Wiltsie, meanwhile, is letting his waffles frie get cold. He's got plenty to say on the matter and while he strongly believes in the biblical definition of marriage, he sees this culture war as something even bigger.

To this heating/cooling mechanic, the morality of our country is hanging in the balance. It's been degraded so fast, many Americans don't even recognize it when you point it out.

"I don't think it's so much the marriage issue," Wiltsie said. "There's people who want to stand up against Christians and against the Bible and this is the way they can do it."

Exhibit A, as Wiltsie pointed out, was the music playing overhead that day, if you could hear it above all the commotion.
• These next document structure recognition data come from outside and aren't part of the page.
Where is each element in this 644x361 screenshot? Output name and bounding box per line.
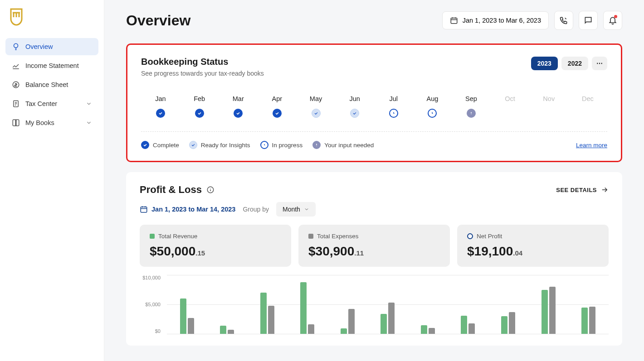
- status-icon: [428, 109, 437, 118]
- month-jun[interactable]: Jun: [339, 95, 371, 118]
- nav-balance-sheet[interactable]: Balance Sheet: [5, 76, 98, 93]
- legend-complete: Complete: [141, 141, 179, 149]
- status-icon: [234, 109, 243, 118]
- calendar-icon: [450, 16, 458, 24]
- status-icon: [273, 109, 282, 118]
- month-dec[interactable]: Dec: [572, 95, 604, 118]
- nav-tax-center[interactable]: Tax Center: [5, 95, 98, 112]
- phone-icon: [559, 16, 568, 25]
- profit-loss-chart: $10,000 $5,000 $0: [140, 275, 609, 334]
- nav-label: Overview: [25, 43, 53, 50]
- month-label: Jan: [145, 95, 176, 102]
- year-tab-2023[interactable]: 2023: [531, 57, 558, 70]
- month-jul[interactable]: Jul: [378, 95, 410, 118]
- group-by-select[interactable]: Month: [276, 202, 316, 217]
- net-profit-card: Net Profit $19,100.04: [457, 225, 609, 267]
- status-icon: [156, 109, 165, 118]
- legend-input: Your input needed: [312, 141, 374, 149]
- chart-line-icon: [12, 62, 20, 70]
- date-range-text: Jan 1, 2023 to Mar 6, 2023: [463, 17, 541, 24]
- notifications-button[interactable]: [603, 11, 622, 30]
- profit-loss-card: Profit & Loss SEE DETAILS Jan 1, 2023 to…: [126, 172, 622, 346]
- chart-y-axis: $10,000 $5,000 $0: [140, 275, 161, 334]
- month-aug[interactable]: Aug: [416, 95, 448, 118]
- net-profit-line: [167, 275, 609, 361]
- bookkeeping-status-card: Bookkeeping Status See progress towards …: [126, 43, 622, 162]
- status-icon: [350, 109, 359, 118]
- svg-rect-5: [141, 207, 147, 212]
- revenue-amount: $50,000: [150, 244, 195, 258]
- bookkeeping-title: Bookkeeping Status: [141, 57, 264, 67]
- month-may[interactable]: May: [300, 95, 332, 118]
- chat-button[interactable]: [579, 11, 598, 30]
- status-icon: [467, 109, 476, 118]
- nav-label: Tax Center: [25, 100, 57, 107]
- chevron-down-icon: [304, 207, 309, 212]
- nav-label: Income Statement: [25, 62, 79, 69]
- nav-my-books[interactable]: My Books: [5, 114, 98, 131]
- alert-icon: [312, 141, 321, 149]
- sidebar: Overview Income Statement Balance Sheet …: [0, 0, 104, 361]
- ellipsis-icon: ⋯: [596, 60, 603, 67]
- info-icon[interactable]: [206, 186, 215, 194]
- dollar-circle-icon: [12, 81, 20, 89]
- svg-point-0: [14, 43, 18, 48]
- phone-button[interactable]: [554, 11, 573, 30]
- topbar: Overview Jan 1, 2023 to Mar 6, 2023: [126, 11, 622, 30]
- month-label: Jul: [378, 95, 410, 102]
- nav-income-statement[interactable]: Income Statement: [5, 57, 98, 74]
- nav-overview[interactable]: Overview: [5, 38, 98, 55]
- month-label: Dec: [572, 95, 604, 102]
- notification-badge: [614, 15, 617, 18]
- month-label: Aug: [416, 95, 448, 102]
- pl-date-range-button[interactable]: Jan 1, 2023 to Mar 14, 2023: [140, 205, 235, 213]
- nav-label: Balance Sheet: [25, 81, 68, 88]
- month-mar[interactable]: Mar: [222, 95, 254, 118]
- group-by-label: Group by: [243, 206, 269, 213]
- chevron-down-icon: [86, 120, 92, 126]
- status-icon: [312, 109, 321, 118]
- swatch-icon: [308, 234, 313, 239]
- checkmark-icon: [189, 141, 197, 149]
- net-amount: $19,100: [467, 244, 513, 258]
- legend-ready: Ready for Insights: [189, 141, 250, 149]
- profit-loss-title: Profit & Loss: [140, 184, 215, 196]
- month-label: Sep: [455, 95, 487, 102]
- month-apr[interactable]: Apr: [261, 95, 293, 118]
- year-tabs: 2023 2022 ⋯: [531, 57, 607, 70]
- book-icon: [12, 119, 20, 127]
- expenses-amount: $30,900: [308, 244, 354, 258]
- chevron-down-icon: [86, 101, 92, 107]
- month-label: Oct: [494, 95, 526, 102]
- nav-label: My Books: [25, 119, 54, 126]
- page-title: Overview: [126, 12, 190, 29]
- svg-rect-3: [451, 18, 457, 24]
- legend: Complete Ready for Insights In progress …: [141, 131, 607, 149]
- month-nov[interactable]: Nov: [533, 95, 565, 118]
- month-sep[interactable]: Sep: [455, 95, 487, 118]
- month-feb[interactable]: Feb: [184, 95, 215, 118]
- month-oct[interactable]: Oct: [494, 95, 526, 118]
- legend-progress: In progress: [260, 141, 303, 149]
- more-menu-button[interactable]: ⋯: [592, 57, 607, 70]
- expenses-card: Total Expenses $30,900.11: [298, 225, 450, 267]
- year-tab-2022[interactable]: 2022: [561, 57, 588, 70]
- arrow-right-icon: [600, 186, 609, 194]
- months-row: JanFebMarAprMayJunJulAugSepOctNovDec: [145, 95, 604, 118]
- revenue-card: Total Revenue $50,000.15: [140, 225, 291, 267]
- month-label: Feb: [184, 95, 215, 102]
- main-content: Overview Jan 1, 2023 to Mar 6, 2023 Book…: [104, 0, 644, 361]
- month-jan[interactable]: Jan: [145, 95, 176, 118]
- topbar-actions: Jan 1, 2023 to Mar 6, 2023: [442, 11, 622, 30]
- learn-more-link[interactable]: Learn more: [576, 142, 607, 149]
- clock-icon: [260, 141, 268, 149]
- see-details-button[interactable]: SEE DETAILS: [556, 186, 609, 194]
- calendar-icon: [140, 205, 148, 213]
- document-icon: [12, 100, 20, 108]
- swatch-icon: [150, 234, 155, 239]
- month-label: Nov: [533, 95, 565, 102]
- date-range-button[interactable]: Jan 1, 2023 to Mar 6, 2023: [442, 11, 549, 29]
- month-label: Jun: [339, 95, 371, 102]
- chat-icon: [584, 16, 593, 25]
- month-label: Mar: [222, 95, 254, 102]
Earlier in the year, Chick-fil-A was pressured to remove contemporary Christian music from their stores, replacing it with instrumental tracts. They had received complaints about non-Christians feeling unwelcomed when they heard the name of Jesus in the lyrics of songs.

This, from a company that has given up millions over the years by being closed on Sundays to support any of their workers who want to attend a worship service. Chick-fil-A even kept their doors locked on Sundays during the 1996 Atlanta Olympic Games, costing untold profits.

"You can go to (other restaurants) and you can hear cussing in songs or music that promotes immoral values," Wiltsie said. "But you come to Chick-fil-A and it's instrumental because people don't like hearing the name of Jesus Christ.

"Is that what our society has come to?"

Wiltsie, too fired up now to even think about which dipping sauce to use for his strips, makes a strong case.

So much of this argument has been rooted in what people have blanketed as Dan Cathy's "intolerance," how he's serving "hate chicken" at his restaurant, dipped in more hate.

And then you experience Chick-fil-A for yourself and are treated with more love and respect than you get at any other fast-food chain and you wonder where all that "hate chicken" is being stored.

"It's Christian values that are being bombarded," Wiltsie said. "It seems they are giving more freedom of speech to those against moral values than those who are for moral values."

Maybe it's best to let the Scriptures have the last word on this one. What does the Bible say about standing up for what is right? Regardless of societal pressures or social chicken sandwich wars that may cloud the issue?

This verse from Romans 12:2 gets right to the point: "And do not be conformed to this world, but be transformed by the renewing of your mind, that you may prove what is that good and acceptable and perfect will of God."